*Required action*
Return, with both end lines included, exactly what the data below holds from the line with "(81) 2122-6030" through the line with "Mesa de Centro", though not the pictures.

+ + + + + + +

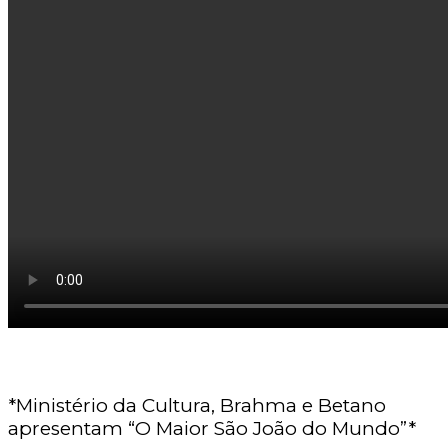
*Ministério da Cultura, Brahma e Betano
apresentam “O Maior São João do Mundo”*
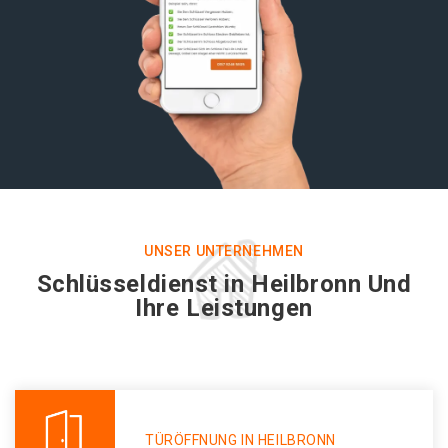
UNSER UNTERNEHMEN
Schlüsseldienst in Heilbronn Und
Ihre Leistungen
TÜRÖFFNUNG IN HEILBRONN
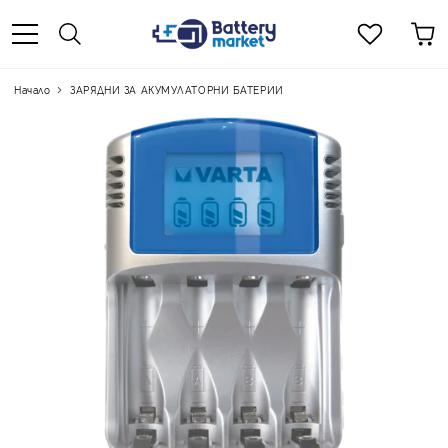
Начало
ЗАРЯДНИ ЗА АКУМУЛАТОРНИ БАТЕРИИ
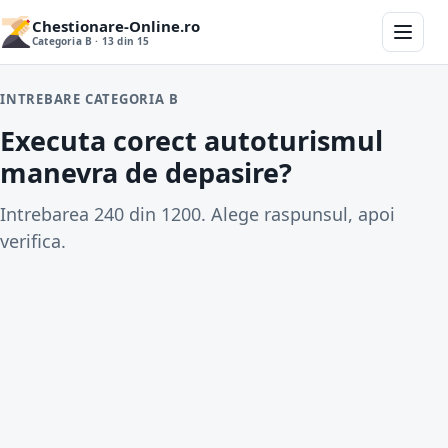
Chestionare-Online.ro
Categoria B · 13 din 15
INTREBARE CATEGORIA B
Executa corect autoturismul
manevra de depasire?
Intrebarea 240 din 1200. Alege raspunsul, apoi
verifica.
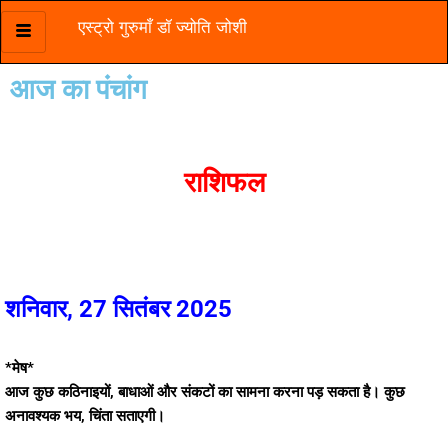
एस्ट्रो गुरुमाँ डॉ ज्योति जोशी
Skip
to
आज का पंचांग
content
राशिफल
शनिवार, 27 सितंबर 2025
*मेष*
आज कुछ कठिनाइयों, बाधाओं और संकटों का सामना करना पड़ सकता है। कुछ
अनावश्यक भय, चिंता सताएगी।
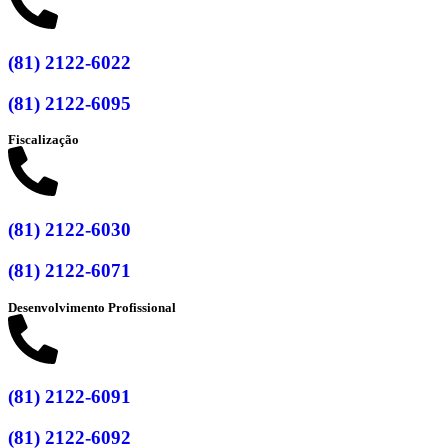
(81) 2122-6022
(81) 2122-6095
Fiscalização
(81) 2122-6030
(81) 2122-6071
Desenvolvimento Profissional
(81) 2122-6091
(81) 2122-6092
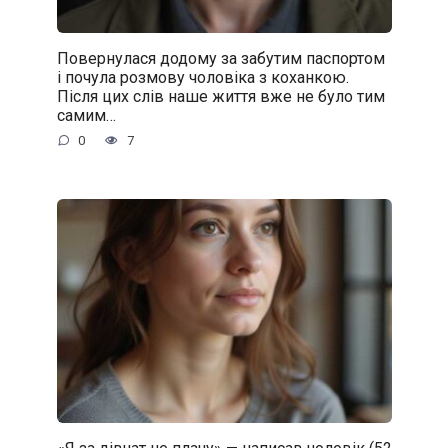
Повернулася додому за забутим паспортом
і почула розмову чоловіка з коханкою.
Після цих слів наше життя вже не було тим
самим…
0
7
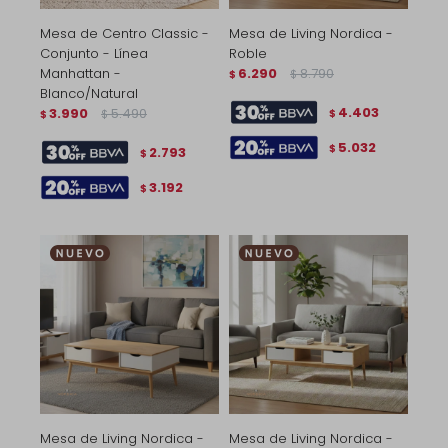
Mesa de Centro Classic -
Mesa de Living Nordica -
Conjunto - Línea
Roble
Manhattan -
6.290
8.790
$
$
Blanco/Natural
4.403
3.990
5.490
$
$
$
5.032
$
2.793
$
3.192
$
Mesa de Living Nordica -
Mesa de Living Nordica -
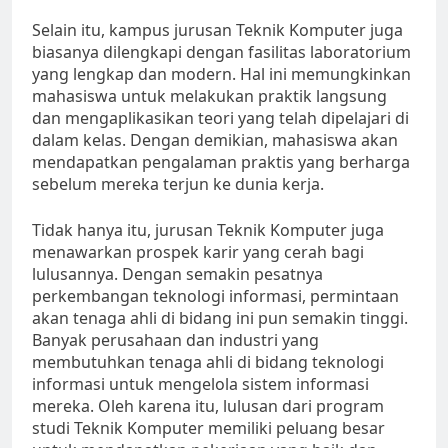
Selain itu, kampus jurusan Teknik Komputer juga
biasanya dilengkapi dengan fasilitas laboratorium
yang lengkap dan modern. Hal ini memungkinkan
mahasiswa untuk melakukan praktik langsung
dan mengaplikasikan teori yang telah dipelajari di
dalam kelas. Dengan demikian, mahasiswa akan
mendapatkan pengalaman praktis yang berharga
sebelum mereka terjun ke dunia kerja.
Tidak hanya itu, jurusan Teknik Komputer juga
menawarkan prospek karir yang cerah bagi
lulusannya. Dengan semakin pesatnya
perkembangan teknologi informasi, permintaan
akan tenaga ahli di bidang ini pun semakin tinggi.
Banyak perusahaan dan industri yang
membutuhkan tenaga ahli di bidang teknologi
informasi untuk mengelola sistem informasi
mereka. Oleh karena itu, lulusan dari program
studi Teknik Komputer memiliki peluang besar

+ + + + + + +

*Expected output*
(81) 2122-6030
(81) 2122-6071
Desenvolvimento Profissional
(81) 2122-6091
(81) 2122-6092
Повернулася додому за забутим паспортом
і почула розмову чоловіка з коханкою.
Після цих слів наше життя вже не було тим
самим…
0
7
Mesa de Centro Classic -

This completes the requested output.